During the presidential campaign, I heard Mr. Obama talk many times about “change you can believe in.” But what does Mr. Geithner have to do with change?
He’s the pre-eminent careerist of old-time finance, and a basic part of the team that got us into this mess. He was pro-deregulation for most of his career. He went along with failing to rescue Lehman Brothers, a decision now generally considered a catastrophic mistake. He led the Federal Reserve Bank of New York while money-center banks made lethal mistakes of faulty risk management — and he did zero to stop it, as far as is known.
In what sense is he “change you can believe in”? How is he part of the solution, not part of the problem? I know he is a protégé of Robert E. Rubin. But isn’t Mr. Rubin himself the essence of the Washington-New York finance axis of power? He was a fine Treasury secretary while the tech boom made all things new, but Citigroup hasn’t exactly thrived during his tenure. Again, where is the change?
In his column in Monday's Financial Times ("Bernanke and the risk of deflation"), Clive Crook asks who, among Obama's economic picks, will actually be in charge:
He has put together a superbly talented team, but with so many strong-willed members one wonders who is in charge. Lawrence Summers at the National Economic Council? Timothy Geithner at the Treasury? This potentially unstable new duumvirate immediately aroused speculation about Mr Bernanke’s future influence and likely tenure at the Fed – an unhelpful development.

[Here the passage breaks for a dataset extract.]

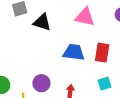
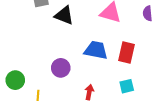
purple circle: (41, 83) -> (61, 68), moved

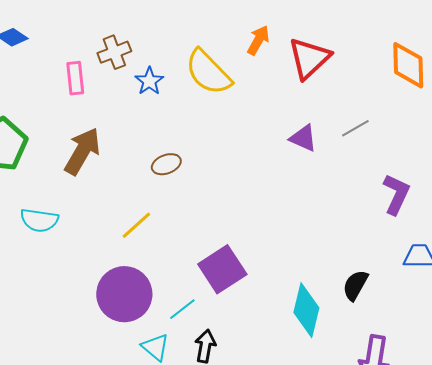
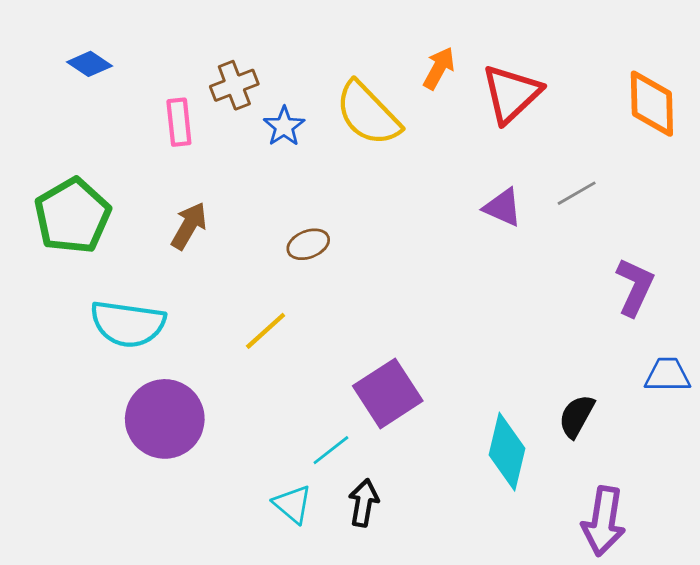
brown arrow: (82, 151) -> (189, 226), size x0.7
cyan semicircle: (39, 220) -> (128, 324), size x1.4
purple circle: (124, 294) -> (165, 419), moved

If this were not complicated enough, next came the announcement of a new Economic Recovery Advisory Board, headed by none other than Paul Volcker.

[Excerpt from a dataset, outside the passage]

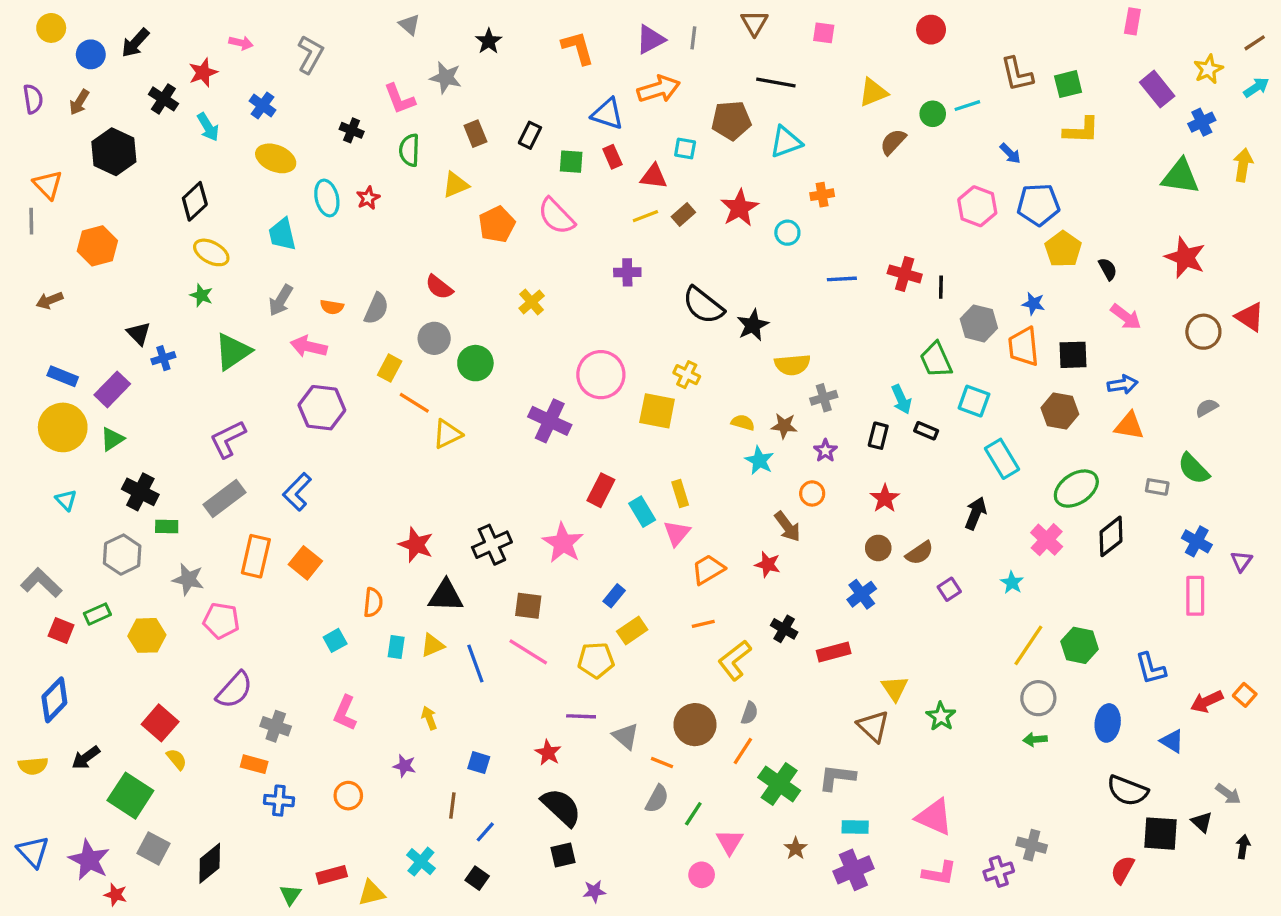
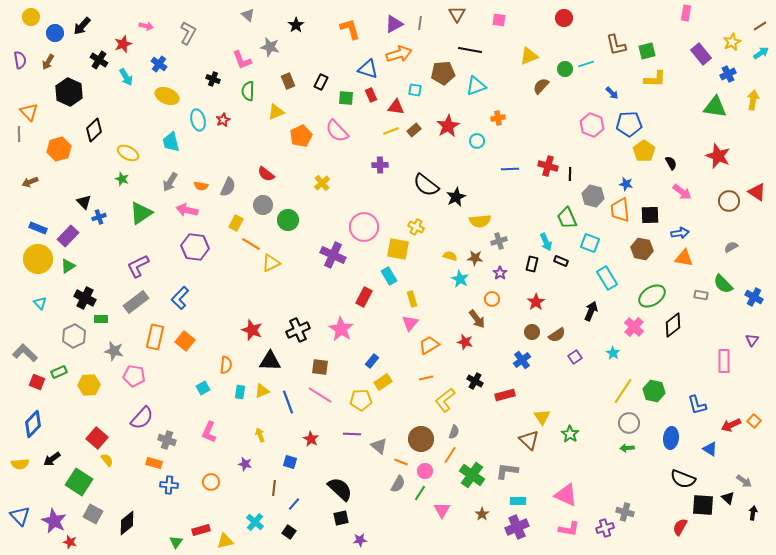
black diamond: (195, 201) -> (94, 130), moved
cyan rectangle: (642, 512) -> (389, 276), moved
blue cross: (1197, 541) -> (754, 297), moved
red star: (548, 753) -> (311, 439), moved
pink circle: (702, 875) -> (425, 471), moved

Mr Obama has emphasised that he will be in command. He better had be. Yet it remains to be seen whether he can control this group of eminences and communicate his policy with sufficient authority. Unlike John McCain, Mr Obama never boasted of his ignorance of economics but the new president is no more master of these issues than his former rival. Boldness seldom comes out of committee, nor does forthright explanation. He is going to need a chief of economic policy – and it would be good if that person, and everybody else, knew who it was.